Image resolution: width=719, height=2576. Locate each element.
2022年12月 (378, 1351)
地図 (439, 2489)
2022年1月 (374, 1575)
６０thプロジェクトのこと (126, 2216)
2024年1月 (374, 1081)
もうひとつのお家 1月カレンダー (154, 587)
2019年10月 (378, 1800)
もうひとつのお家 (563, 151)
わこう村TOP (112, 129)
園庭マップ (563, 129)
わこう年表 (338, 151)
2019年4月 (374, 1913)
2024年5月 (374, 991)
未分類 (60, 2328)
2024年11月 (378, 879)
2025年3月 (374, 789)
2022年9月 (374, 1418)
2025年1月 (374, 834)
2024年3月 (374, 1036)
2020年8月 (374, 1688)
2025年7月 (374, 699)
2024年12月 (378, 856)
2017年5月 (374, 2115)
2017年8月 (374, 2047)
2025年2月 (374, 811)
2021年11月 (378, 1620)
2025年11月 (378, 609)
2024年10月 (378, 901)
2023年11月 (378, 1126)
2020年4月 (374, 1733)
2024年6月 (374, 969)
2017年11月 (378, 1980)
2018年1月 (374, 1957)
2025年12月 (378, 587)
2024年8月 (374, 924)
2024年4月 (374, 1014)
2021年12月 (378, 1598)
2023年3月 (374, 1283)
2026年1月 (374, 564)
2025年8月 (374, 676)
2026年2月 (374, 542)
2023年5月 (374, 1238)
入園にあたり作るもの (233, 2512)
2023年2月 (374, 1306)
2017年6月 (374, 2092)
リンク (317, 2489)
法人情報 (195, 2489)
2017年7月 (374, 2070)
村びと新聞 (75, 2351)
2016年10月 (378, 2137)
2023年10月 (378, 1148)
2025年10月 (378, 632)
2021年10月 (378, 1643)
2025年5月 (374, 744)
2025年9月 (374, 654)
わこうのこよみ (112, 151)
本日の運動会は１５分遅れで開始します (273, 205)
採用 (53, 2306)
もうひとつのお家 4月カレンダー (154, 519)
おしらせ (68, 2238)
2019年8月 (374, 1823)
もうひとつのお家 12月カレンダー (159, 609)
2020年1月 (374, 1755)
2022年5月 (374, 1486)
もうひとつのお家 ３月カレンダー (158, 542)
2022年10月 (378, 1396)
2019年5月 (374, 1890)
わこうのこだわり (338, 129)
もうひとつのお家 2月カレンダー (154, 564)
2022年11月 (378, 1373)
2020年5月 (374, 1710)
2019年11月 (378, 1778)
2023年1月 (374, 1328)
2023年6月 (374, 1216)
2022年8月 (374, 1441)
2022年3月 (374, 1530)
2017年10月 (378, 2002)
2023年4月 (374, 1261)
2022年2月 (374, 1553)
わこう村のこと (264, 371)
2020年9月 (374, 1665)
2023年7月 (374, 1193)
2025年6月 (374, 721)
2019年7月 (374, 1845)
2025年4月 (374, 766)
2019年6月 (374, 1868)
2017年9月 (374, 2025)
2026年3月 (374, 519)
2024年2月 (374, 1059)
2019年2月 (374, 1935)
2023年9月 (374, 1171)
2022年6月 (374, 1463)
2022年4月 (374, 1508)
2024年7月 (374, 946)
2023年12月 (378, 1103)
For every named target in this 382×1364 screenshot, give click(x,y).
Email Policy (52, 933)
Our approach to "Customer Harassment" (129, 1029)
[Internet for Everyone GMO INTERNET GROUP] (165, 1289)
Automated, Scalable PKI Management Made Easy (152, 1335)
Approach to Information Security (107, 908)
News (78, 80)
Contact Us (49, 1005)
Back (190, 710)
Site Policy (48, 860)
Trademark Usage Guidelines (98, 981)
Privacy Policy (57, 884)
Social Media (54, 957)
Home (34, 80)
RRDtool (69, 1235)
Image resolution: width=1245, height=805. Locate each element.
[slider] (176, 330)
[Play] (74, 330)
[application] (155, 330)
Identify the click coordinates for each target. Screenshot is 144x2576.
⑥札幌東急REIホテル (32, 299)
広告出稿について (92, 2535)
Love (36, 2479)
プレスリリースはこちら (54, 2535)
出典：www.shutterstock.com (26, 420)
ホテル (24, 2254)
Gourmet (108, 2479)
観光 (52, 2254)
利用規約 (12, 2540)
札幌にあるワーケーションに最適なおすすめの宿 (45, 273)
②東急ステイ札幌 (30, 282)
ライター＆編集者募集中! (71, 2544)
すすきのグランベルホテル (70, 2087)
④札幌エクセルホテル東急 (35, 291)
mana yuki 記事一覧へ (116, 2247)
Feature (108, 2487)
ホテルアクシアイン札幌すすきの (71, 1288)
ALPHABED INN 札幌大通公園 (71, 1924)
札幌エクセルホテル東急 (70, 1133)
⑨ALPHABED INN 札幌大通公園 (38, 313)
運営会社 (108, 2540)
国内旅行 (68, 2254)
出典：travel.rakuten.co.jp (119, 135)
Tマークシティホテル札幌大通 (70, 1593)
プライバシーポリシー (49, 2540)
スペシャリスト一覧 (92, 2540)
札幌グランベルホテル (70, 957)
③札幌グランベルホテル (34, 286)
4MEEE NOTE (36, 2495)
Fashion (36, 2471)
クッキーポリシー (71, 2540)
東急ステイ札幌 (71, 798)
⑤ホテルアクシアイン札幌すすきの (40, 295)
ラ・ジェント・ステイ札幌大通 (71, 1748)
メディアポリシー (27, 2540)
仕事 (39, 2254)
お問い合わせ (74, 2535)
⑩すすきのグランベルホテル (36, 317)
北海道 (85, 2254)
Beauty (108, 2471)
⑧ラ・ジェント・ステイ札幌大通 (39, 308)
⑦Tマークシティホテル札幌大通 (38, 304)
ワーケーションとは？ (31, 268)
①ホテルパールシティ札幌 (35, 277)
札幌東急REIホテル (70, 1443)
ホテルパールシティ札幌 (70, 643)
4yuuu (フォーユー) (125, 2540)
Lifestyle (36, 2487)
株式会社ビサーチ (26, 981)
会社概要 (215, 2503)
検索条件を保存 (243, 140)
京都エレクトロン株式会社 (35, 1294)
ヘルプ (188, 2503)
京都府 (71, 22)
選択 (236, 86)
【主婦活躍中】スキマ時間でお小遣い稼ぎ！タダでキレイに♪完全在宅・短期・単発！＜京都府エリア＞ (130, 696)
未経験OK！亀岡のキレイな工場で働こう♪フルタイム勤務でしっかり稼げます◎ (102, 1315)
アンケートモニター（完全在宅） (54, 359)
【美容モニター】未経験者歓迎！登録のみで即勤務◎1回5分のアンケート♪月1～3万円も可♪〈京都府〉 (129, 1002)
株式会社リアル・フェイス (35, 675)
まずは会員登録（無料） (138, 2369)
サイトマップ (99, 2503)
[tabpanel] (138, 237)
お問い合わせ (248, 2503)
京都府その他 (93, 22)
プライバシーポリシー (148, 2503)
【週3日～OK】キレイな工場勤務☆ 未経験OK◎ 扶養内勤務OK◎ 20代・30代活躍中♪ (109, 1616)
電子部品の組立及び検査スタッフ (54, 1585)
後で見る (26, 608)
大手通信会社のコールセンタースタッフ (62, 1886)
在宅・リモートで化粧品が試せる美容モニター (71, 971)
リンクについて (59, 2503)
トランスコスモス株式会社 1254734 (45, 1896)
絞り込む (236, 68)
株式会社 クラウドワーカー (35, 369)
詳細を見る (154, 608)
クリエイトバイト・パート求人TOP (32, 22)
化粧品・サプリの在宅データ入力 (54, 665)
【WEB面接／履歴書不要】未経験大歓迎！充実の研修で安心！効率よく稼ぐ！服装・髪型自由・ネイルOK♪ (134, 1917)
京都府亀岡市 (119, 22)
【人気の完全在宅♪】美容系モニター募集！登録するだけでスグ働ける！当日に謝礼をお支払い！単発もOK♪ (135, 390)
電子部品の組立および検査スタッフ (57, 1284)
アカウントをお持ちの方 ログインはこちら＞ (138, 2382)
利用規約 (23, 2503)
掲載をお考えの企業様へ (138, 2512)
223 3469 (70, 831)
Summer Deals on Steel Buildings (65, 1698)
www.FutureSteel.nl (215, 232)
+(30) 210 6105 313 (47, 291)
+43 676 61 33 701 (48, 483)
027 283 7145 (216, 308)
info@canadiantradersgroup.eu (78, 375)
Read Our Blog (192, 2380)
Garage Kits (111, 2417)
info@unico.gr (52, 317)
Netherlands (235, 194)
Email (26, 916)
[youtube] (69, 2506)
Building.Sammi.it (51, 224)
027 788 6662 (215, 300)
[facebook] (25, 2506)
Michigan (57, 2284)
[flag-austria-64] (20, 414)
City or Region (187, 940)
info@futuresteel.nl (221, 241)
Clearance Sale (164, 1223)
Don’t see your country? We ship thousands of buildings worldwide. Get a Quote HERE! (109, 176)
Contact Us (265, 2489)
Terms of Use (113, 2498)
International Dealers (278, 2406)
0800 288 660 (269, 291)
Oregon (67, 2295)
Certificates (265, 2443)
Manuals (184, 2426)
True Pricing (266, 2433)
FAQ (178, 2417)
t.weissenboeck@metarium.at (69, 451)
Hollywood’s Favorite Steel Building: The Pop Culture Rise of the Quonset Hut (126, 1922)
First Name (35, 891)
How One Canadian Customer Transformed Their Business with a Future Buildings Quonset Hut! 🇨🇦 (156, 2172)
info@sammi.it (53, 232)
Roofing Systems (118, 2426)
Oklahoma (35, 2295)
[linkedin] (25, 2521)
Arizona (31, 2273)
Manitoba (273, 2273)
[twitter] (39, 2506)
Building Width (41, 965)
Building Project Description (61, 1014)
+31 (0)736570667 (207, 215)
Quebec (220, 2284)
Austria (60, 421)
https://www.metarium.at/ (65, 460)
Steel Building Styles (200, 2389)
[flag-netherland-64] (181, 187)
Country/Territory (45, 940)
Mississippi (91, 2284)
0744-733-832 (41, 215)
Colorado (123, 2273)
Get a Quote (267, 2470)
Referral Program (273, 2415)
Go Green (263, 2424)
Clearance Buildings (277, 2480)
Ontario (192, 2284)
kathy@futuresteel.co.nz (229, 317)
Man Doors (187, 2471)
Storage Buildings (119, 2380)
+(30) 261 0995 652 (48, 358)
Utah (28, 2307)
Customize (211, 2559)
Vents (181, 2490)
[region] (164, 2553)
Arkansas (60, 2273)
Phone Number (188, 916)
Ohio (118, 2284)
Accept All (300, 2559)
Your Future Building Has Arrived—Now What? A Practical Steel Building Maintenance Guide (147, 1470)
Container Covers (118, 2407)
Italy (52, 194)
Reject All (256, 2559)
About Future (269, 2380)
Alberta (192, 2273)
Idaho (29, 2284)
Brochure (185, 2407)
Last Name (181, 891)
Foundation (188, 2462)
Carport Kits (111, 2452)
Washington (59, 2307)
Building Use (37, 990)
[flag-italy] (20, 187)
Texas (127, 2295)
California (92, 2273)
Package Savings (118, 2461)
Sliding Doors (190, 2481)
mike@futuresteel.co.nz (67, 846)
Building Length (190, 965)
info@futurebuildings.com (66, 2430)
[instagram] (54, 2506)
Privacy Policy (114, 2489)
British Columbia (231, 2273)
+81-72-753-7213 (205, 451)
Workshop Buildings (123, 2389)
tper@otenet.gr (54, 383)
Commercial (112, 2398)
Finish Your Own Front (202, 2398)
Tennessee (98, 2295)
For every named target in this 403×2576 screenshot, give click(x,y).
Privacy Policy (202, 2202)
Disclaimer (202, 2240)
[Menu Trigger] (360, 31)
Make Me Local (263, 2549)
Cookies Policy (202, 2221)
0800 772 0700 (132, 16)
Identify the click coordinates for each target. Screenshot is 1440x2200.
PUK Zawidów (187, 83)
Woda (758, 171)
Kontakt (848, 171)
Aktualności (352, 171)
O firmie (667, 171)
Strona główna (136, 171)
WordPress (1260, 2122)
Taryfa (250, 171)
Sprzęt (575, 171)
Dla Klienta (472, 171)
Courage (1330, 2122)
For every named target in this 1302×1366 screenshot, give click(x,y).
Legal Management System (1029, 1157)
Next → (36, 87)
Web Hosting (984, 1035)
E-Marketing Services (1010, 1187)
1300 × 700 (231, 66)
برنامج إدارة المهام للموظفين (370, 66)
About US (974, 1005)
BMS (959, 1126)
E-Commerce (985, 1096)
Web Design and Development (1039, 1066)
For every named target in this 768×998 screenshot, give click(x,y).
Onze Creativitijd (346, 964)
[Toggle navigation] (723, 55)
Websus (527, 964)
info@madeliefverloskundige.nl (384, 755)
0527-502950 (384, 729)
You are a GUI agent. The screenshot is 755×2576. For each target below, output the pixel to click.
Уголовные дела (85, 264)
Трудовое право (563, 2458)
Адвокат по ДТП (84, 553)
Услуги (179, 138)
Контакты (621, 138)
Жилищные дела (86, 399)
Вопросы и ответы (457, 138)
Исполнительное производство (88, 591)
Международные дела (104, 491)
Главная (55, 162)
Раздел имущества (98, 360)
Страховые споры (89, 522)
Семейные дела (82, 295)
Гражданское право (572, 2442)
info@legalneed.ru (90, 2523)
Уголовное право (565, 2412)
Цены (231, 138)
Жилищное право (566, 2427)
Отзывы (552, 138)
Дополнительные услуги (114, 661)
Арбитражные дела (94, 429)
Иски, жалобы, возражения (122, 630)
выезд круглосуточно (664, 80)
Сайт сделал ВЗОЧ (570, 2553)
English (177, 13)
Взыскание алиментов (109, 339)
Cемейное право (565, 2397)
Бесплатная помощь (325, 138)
################
## Exercise details
Would you quote everything above from the line containing "2018年1月 (374, 1957)" down to the line containing "Feature (108, 2487)"? Include both of those lines and nothing else.

## Written solution
2018年1月 (374, 1957)
2025年12月 (378, 587)
2024年8月 (374, 924)
2024年4月 (374, 1014)
2021年12月 (378, 1598)
2023年3月 (374, 1283)
2026年1月 (374, 564)
2025年8月 (374, 676)
2026年2月 (374, 542)
2023年5月 (374, 1238)
入園にあたり作るもの (233, 2512)
2023年2月 (374, 1306)
2017年6月 (374, 2092)
リンク (317, 2489)
法人情報 (195, 2489)
2017年7月 (374, 2070)
村びと新聞 (75, 2351)
2016年10月 (378, 2137)
2023年10月 (378, 1148)
2025年10月 (378, 632)
2021年10月 (378, 1643)
2025年5月 (374, 744)
2025年9月 (374, 654)
わこうのこよみ (112, 151)
本日の運動会は１５分遅れで開始します (273, 205)
採用 (53, 2306)
もうひとつのお家 4月カレンダー (154, 519)
おしらせ (68, 2238)
2019年8月 (374, 1823)
もうひとつのお家 12月カレンダー (159, 609)
2020年1月 (374, 1755)
2022年5月 (374, 1486)
もうひとつのお家 ３月カレンダー (158, 542)
2022年10月 (378, 1396)
2019年5月 (374, 1890)
わこうのこだわり (338, 129)
もうひとつのお家 2月カレンダー (154, 564)
2022年11月 (378, 1373)
2020年5月 (374, 1710)
2019年11月 (378, 1778)
2023年1月 (374, 1328)
2023年6月 (374, 1216)
2022年8月 (374, 1441)
2022年3月 (374, 1530)
2017年10月 (378, 2002)
2023年4月 (374, 1261)
2022年2月 (374, 1553)
わこう村のこと (264, 371)
2020年9月 (374, 1665)
2023年7月 (374, 1193)
2025年6月 (374, 721)
2019年7月 (374, 1845)
2025年4月 (374, 766)
2019年6月 (374, 1868)
2017年9月 (374, 2025)
2026年3月 (374, 519)
2024年2月 (374, 1059)
2019年2月 (374, 1935)
2023年9月 (374, 1171)
2022年6月 (374, 1463)
2022年4月 (374, 1508)
2024年7月 (374, 946)
2023年12月 (378, 1103)
For every named target in this 382×1364 screenshot, give click(x,y).
Email Policy (52, 933)
Our approach to "Customer Harassment" (129, 1029)
[Internet for Everyone GMO INTERNET GROUP] (165, 1289)
Automated, Scalable PKI Management Made Easy (152, 1335)
Approach to Information Security (107, 908)
News (78, 80)
Contact Us (49, 1005)
Back (190, 710)
Site Policy (48, 860)
Trademark Usage Guidelines (98, 981)
Privacy Policy (57, 884)
Social Media (54, 957)
Home (34, 80)
RRDtool (69, 1235)
Image resolution: width=1245, height=805. Locate each element.
[slider] (176, 330)
[Play] (74, 330)
[application] (155, 330)
Identify the click coordinates for each target. Screenshot is 144x2576.
⑥札幌東急REIホテル (32, 299)
広告出稿について (92, 2535)
Love (36, 2479)
プレスリリースはこちら (54, 2535)
出典：www.shutterstock.com (26, 420)
ホテル (24, 2254)
Gourmet (108, 2479)
観光 (52, 2254)
利用規約 (12, 2540)
札幌にあるワーケーションに最適なおすすめの宿 (45, 273)
②東急ステイ札幌 (30, 282)
ライター＆編集者募集中! (71, 2544)
すすきのグランベルホテル (70, 2087)
④札幌エクセルホテル東急 (35, 291)
mana yuki 記事一覧へ (116, 2247)
Feature (108, 2487)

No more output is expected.